1

For two random variables $X_i$ and $X_j$, I define: $d(X_i,X_j)$ = $\sqrt{2(1-\rho_{i,j})}$ where $\rho_{i,j}$ is the Pearson correlation coefficient. I want to show that d is a pseudometric.

The four axioms can be found here: https://en.wikipedia.org/wiki/Metric_(mathematics)

The axioms of nonnegativity and of symmetry are trivial. If I am not mistaken, the identity of indiscernibles does not hold because if $X_i = a X_j$, $ \ d(X_i, X_j) = 0$ but $X_i \ne X_j$, that is why I want to show that it is "only" a pseudometric.

My main question is about the triangle inequality.
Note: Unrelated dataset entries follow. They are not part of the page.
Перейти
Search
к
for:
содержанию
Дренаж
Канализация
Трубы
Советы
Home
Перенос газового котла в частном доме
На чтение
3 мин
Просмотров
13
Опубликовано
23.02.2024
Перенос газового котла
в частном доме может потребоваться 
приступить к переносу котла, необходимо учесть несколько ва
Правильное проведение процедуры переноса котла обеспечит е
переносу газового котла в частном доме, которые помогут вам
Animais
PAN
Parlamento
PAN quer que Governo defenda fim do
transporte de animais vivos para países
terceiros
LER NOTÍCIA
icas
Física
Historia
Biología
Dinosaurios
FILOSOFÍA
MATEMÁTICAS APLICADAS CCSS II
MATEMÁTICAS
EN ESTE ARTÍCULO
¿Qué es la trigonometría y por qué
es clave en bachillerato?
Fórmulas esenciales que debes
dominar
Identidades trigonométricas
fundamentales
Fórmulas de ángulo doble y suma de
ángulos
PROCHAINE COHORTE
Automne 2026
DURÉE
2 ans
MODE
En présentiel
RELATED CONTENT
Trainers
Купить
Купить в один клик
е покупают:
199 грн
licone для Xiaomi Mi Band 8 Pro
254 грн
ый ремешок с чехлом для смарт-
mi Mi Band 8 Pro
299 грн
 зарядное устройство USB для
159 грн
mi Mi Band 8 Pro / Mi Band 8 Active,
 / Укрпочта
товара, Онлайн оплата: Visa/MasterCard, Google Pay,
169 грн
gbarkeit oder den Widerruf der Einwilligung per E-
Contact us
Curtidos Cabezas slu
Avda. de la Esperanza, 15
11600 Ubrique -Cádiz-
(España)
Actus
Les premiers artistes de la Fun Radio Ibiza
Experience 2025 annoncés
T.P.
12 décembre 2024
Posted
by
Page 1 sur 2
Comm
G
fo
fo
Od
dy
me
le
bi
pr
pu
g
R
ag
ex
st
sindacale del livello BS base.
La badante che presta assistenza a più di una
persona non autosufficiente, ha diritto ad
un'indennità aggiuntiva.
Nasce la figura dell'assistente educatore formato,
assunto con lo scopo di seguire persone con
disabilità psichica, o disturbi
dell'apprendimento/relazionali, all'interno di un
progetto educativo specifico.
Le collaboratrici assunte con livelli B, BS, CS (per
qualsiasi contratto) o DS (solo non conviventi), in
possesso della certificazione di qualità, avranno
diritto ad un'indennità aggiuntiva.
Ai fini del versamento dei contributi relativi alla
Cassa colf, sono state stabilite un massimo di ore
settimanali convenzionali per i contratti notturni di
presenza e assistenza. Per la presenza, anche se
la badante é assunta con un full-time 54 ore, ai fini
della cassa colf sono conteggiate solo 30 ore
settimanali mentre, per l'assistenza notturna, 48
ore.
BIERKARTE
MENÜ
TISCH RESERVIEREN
How can I check it holds? If $cor(X,Y) = a$, $cor(Y,Z) = b$ and $cor(X,Z) = c$, by positive semidefiniteness of the correlation matrix you can say that $b \in [ac-\sqrt{(1-a^2)(1-c^2)}, \ ac+\sqrt{(1-a^2)(1-c^2)}]$ (the determinant is positive).

I want to show that $\sqrt{2(1-a)}+\sqrt{2(1-b)} \geq \sqrt{2(1-c)}$

In the "worst" case, $b = ac+\sqrt{(1-a^2)(1-c^2)}$

I tried to study the functions: a $\mapsto \sqrt{2(1-c)} - \sqrt{2(1-a)} - \sqrt{2(1-b)}$ with b replaced by its upper bound - and the same function of c - to show that they are always negative on $[-1,1]^2$ but it soon gets intractable. I could only check the result numerically. I imagine there are much better ways to solve the problem. Do you know any of those?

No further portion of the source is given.